PROVIDED RECORDS

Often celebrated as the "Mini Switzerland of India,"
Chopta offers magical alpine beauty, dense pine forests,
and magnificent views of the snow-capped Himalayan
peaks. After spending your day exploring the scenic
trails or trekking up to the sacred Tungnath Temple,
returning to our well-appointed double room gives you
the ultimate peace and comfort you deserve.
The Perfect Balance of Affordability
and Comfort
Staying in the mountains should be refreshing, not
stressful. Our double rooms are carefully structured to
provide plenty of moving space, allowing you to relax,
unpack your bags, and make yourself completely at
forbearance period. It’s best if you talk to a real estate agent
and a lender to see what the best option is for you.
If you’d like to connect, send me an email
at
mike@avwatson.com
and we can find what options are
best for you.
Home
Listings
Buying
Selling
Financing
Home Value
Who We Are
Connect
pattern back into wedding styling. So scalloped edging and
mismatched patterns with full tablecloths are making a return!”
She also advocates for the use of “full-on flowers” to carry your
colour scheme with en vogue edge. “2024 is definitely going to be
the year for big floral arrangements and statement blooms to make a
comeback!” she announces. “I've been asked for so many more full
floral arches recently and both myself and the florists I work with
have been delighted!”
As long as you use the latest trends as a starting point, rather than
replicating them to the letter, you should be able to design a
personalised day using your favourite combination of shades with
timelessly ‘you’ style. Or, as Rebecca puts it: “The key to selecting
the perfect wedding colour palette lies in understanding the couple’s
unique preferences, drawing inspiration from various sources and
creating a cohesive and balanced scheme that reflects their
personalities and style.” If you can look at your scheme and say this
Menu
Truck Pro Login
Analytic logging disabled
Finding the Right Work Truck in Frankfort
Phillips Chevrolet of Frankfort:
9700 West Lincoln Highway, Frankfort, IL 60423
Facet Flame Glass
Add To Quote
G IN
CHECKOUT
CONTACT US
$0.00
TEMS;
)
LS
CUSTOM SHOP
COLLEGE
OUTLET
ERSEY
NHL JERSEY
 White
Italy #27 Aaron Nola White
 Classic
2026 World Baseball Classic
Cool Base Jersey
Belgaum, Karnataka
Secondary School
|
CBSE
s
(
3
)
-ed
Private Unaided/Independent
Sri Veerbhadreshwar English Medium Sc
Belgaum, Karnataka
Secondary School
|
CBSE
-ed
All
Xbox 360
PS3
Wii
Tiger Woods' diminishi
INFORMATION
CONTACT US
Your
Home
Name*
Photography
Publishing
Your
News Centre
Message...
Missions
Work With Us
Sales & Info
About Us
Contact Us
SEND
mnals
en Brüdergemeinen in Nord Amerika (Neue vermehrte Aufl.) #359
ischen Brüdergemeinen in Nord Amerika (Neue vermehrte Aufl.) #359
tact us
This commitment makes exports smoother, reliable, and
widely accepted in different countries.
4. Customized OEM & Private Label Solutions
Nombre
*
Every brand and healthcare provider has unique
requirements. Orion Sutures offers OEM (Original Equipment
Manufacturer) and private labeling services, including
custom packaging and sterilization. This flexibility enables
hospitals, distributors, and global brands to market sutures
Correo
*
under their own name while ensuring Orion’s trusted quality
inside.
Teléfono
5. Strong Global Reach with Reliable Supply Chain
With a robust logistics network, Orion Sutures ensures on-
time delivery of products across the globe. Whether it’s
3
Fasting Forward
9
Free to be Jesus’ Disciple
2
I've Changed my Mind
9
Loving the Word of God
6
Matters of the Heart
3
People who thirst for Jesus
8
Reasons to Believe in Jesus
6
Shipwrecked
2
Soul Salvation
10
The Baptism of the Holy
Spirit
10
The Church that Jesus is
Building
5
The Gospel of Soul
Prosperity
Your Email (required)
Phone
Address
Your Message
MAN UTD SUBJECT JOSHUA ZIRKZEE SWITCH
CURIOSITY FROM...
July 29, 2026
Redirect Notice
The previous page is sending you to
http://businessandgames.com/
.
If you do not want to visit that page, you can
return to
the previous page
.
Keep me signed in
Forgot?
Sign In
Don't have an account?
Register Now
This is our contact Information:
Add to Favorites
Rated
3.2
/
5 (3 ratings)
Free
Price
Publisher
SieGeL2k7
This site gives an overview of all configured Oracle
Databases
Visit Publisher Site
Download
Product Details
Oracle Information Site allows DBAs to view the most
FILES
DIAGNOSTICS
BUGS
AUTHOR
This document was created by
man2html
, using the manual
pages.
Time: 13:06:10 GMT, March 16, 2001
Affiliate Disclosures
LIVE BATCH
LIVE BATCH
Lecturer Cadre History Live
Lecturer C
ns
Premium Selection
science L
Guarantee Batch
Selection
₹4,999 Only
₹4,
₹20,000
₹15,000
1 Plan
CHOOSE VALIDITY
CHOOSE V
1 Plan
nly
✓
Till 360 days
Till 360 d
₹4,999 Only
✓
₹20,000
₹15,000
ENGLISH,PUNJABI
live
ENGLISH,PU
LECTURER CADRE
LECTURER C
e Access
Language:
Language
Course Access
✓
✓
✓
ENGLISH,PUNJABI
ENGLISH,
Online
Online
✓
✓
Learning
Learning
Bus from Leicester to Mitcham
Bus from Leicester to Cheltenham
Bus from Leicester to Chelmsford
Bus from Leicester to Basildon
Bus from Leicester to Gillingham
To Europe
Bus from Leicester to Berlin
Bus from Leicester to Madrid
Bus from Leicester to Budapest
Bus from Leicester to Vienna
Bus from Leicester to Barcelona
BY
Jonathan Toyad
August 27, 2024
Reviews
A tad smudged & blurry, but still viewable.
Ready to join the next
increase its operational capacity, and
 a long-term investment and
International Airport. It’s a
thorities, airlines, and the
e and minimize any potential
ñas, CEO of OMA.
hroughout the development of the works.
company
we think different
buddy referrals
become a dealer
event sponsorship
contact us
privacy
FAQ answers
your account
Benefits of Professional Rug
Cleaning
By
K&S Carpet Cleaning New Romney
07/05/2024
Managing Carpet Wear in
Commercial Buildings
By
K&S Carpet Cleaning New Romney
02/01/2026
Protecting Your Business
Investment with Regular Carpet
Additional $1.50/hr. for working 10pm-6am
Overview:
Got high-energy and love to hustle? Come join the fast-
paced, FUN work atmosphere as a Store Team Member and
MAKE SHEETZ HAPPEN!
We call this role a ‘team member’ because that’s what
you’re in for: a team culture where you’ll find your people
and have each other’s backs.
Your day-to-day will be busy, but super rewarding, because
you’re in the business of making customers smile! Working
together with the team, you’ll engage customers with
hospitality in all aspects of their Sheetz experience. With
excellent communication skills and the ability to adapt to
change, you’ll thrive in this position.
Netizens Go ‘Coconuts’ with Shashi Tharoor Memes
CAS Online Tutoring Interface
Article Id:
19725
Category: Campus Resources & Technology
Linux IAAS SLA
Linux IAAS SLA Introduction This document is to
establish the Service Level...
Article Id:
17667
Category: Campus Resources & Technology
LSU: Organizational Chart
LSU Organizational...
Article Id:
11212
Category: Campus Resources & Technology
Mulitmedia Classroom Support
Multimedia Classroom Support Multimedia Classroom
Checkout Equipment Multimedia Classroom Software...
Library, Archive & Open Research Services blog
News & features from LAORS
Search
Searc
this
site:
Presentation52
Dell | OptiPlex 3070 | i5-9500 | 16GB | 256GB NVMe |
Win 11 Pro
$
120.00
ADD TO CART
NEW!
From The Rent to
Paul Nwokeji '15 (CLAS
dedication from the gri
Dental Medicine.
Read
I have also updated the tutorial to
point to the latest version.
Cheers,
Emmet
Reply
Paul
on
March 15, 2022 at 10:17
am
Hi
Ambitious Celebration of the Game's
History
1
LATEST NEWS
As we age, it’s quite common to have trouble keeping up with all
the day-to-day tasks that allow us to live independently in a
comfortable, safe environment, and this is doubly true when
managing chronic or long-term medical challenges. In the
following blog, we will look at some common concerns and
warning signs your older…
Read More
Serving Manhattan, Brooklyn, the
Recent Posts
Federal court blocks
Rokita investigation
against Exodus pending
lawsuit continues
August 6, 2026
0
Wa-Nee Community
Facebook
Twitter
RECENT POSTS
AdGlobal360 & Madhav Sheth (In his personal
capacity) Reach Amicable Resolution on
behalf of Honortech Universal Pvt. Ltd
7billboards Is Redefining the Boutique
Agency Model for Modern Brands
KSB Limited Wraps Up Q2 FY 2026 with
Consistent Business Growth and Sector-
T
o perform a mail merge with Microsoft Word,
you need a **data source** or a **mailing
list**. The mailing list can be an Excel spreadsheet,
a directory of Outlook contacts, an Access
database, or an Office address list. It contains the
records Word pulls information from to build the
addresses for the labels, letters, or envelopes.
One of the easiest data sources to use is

EXERCISE DESCRIPTION
What lines of the listing above hold "have"? Copy all of them.

RESULT OF THE TASK
have been delighted!”
Don't have an account?
and have each other’s backs.
I have also updated the tutorial to
As we age, it’s quite common to have trouble keeping up with all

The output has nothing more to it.